Other Drugs in Tennessee: Distribution of Ecstasy (MDMA) and LSD, especially in and around the college campuses in Nashville and other areas, has been on the rise. These Club Drugs are abused primarily at "Rave" parties and are transported into the area from New York, Georgia, and Florida. Diverted pharmaceuticals also pose a problem in Tennessee. A special ARCOS report recently, which was prepared for the Tennessee Medical Board, showed that consumption of the following drugs was significantly above average in Tennessee: hydromorphone, hydrocodone, meperidine, and amphetamine. Dilaudid and morphine are also mentioned as heavily abused drugs in Tennessee.
DEA Mobile Enforcement Teams: This cooperative program with state and local law enforcement counterparts was conceived in 1995 in response to the overwhelming problem of drug-related violent crime in towns and cities across the nation. There have been 409 deployments completed resulting in 16,763 arrests of violent drug criminals as of February 2004. There have been two MET deployments in the State of Tennessee since the inception of the program: Chattanooga and Clarksville.
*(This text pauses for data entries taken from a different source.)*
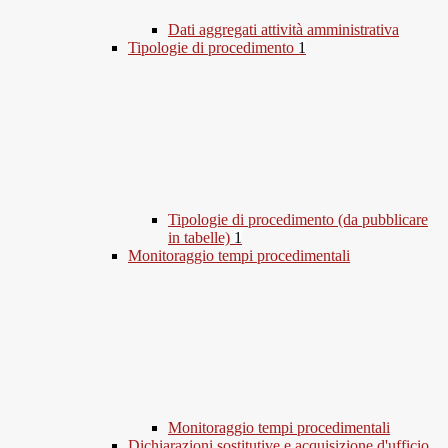
Dati aggregati attività amministrativa
Tipologie di procedimento
1
Tipologie di procedimento (da pubblicare
in tabelle)
1
Monitoraggio tempi procedimentali
Monitoraggio tempi procedimentali
Dichiarazioni sostitutive e acquisizione d'ufficio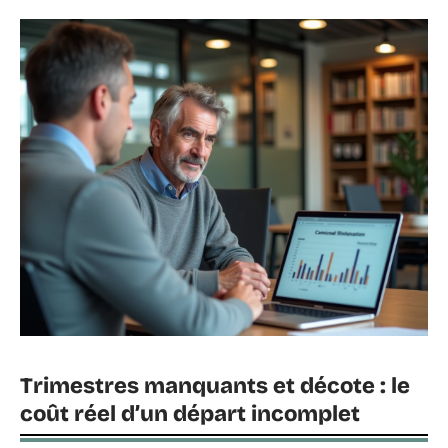
Trimestres manquants et décote : le
coût réel d’un départ incomplet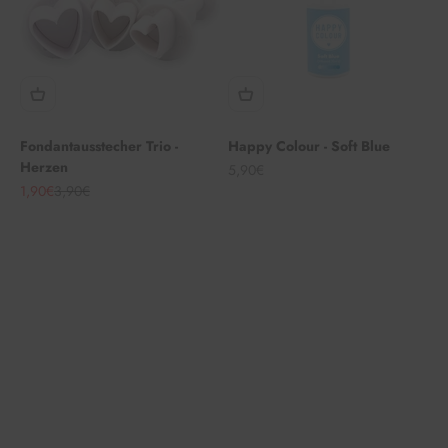
Fondantausstecher Trio -
Happy Colour - Soft Blue
Herzen
Angebot
5,90€
Angebot
Regulärer Preis
1,90€
3,90€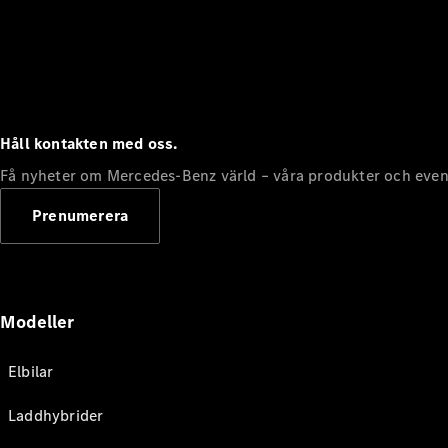
Håll kontakten med oss.
Få nyheter om Mercedes-Benz värld – våra produkter och even
Prenumerera
Modeller
Elbilar
Laddhybrider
DEA Regional Enforcement Teams: This program was designed to augment existing DEA division resources by targeting drug organizations operating in the United States where there is a lack of sufficient local drug law enforcement. This Program was conceived in 1999 in response to the threat posed by drug trafficking organizations that have established networks of cells to conduct drug trafficking operations in smaller, non-traditional trafficking locations in the United States. Nationwide, there have been 22 deployments completed resulting in 608 arrests of drug trafficking criminals as of February 2004. There have been no RET deployments in the State of Tennessee.